Page-level text extractions:
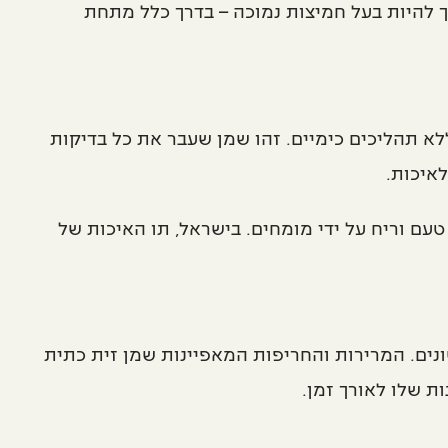
 להיות בעל חמיצות נמוכה – בדרך כלל מתחת
יחס לאיכות הגבוהה ביותר של שמן זית, שמיוצר בכבישה קרה (מתחת ל-27 מעלות) ללא תהליכים כימיים. זהו שמן שעבר את כל בדיקות
איכות.
עם וריח על ידי מומחים. בישראל, תו האיכות של
שונים. המרירות והחריפות המאפיינות שמן זית כתית
ת שלו לאורך זמן.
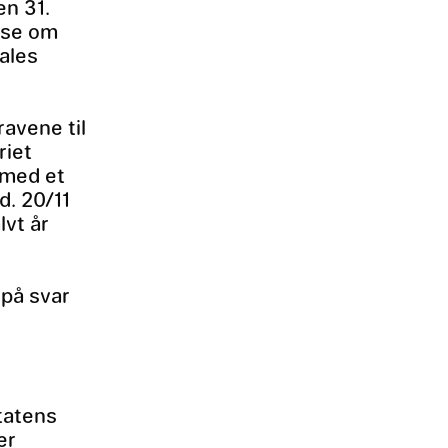
en 31.
æse om
ales
avene til
riet
 med et
d. 20/11
lvt år
e
 på svar
Statens
er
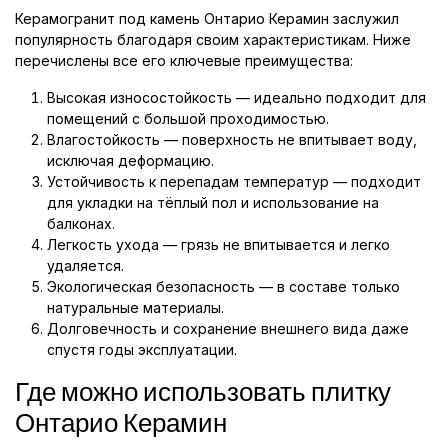
Керамогранит под камень Онтарио Керамин заслужил
популярность благодаря своим характеристикам. Ниже
перечислены все его ключевые преимущества:
Высокая износостойкость — идеально подходит для
помещений с большой проходимостью.
Влагостойкость — поверхность не впитывает воду,
исключая деформацию.
Устойчивость к перепадам температур — подходит
для укладки на тёплый пол и использование на
балконах.
Легкость ухода — грязь не впитывается и легко
удаляется.
Экологическая безопасность — в составе только
натуральные материалы.
Долговечность и сохранение внешнего вида даже
спустя годы эксплуатации.
Где можно использовать плитку
Онтарио Керамин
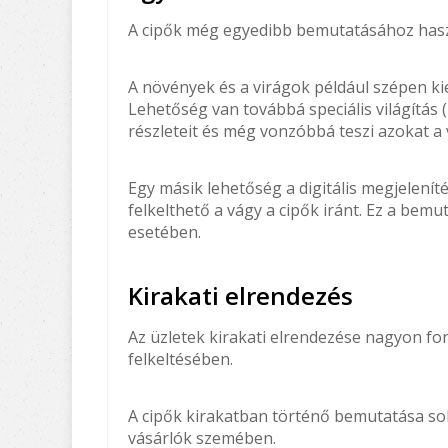
A cipők még egyedibb bemutatásához haszn
A növények és a virágok például szépen kiem
Lehetőség van továbbá speciális világítás (
részleteit és még vonzóbbá teszi azokat a
Egy másik lehetőség a digitális megjeleníté
felkelthető a vágy a cipők iránt. Ez a bem
esetében.
Kirakati elrendezés
Az üzletek kirakati elrendezése nagyon fon
felkeltésében.
A cipők kirakatban történő bemutatása so
vásárlók szemében.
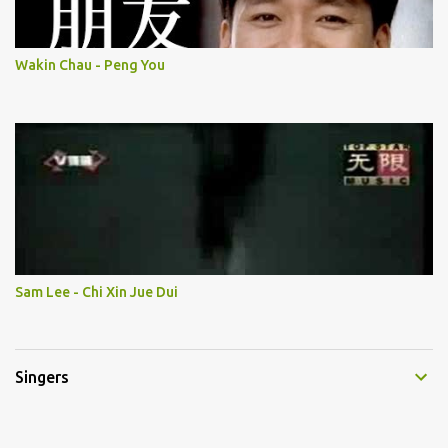
Wakin Chau - Peng You
Sam Lee - Chi Xin Jue Dui
Singers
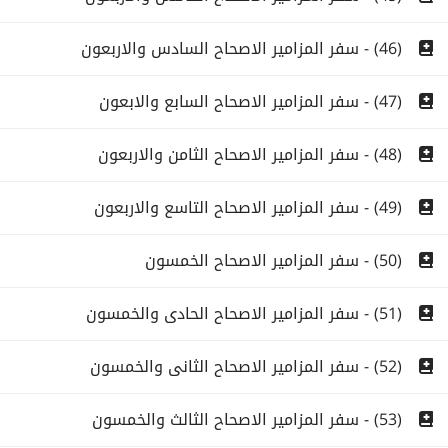
(46) - سفر المزامير الاصحاح السادس والاربعون
(47) - سفر المزامير الاصحاح السابع والابعون
(48) - سفر المزامير الاصحاح الثامن والاربعون
(49) - سفر المزامير الاصحاح التاسع والاربعون
(50) - سفر المزامير الاصحاح الخمسون
(51) - سفر المزامير الاصحاح الحادى والخمسون
(52) - سفر المزامير الاصحاح الثانى والخمسون
(53) - سفر المزامير الاصحاح الثالث والخمسون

Work to complete -
Set down the lines from the one containing "Sam Lee - Chi Xin Jue Dui" through the last line of the records above, both included, exactly as they appear and with no other text. Pictures should not be set down.

Finished exercise -
Sam Lee - Chi Xin Jue Dui
Singers
(46) - سفر المزامير الاصحاح السادس والاربعون
(47) - سفر المزامير الاصحاح السابع والابعون
(48) - سفر المزامير الاصحاح الثامن والاربعون
(49) - سفر المزامير الاصحاح التاسع والاربعون
(50) - سفر المزامير الاصحاح الخمسون
(51) - سفر المزامير الاصحاح الحادى والخمسون
(52) - سفر المزامير الاصحاح الثانى والخمسون
(53) - سفر المزامير الاصحاح الثالث والخمسون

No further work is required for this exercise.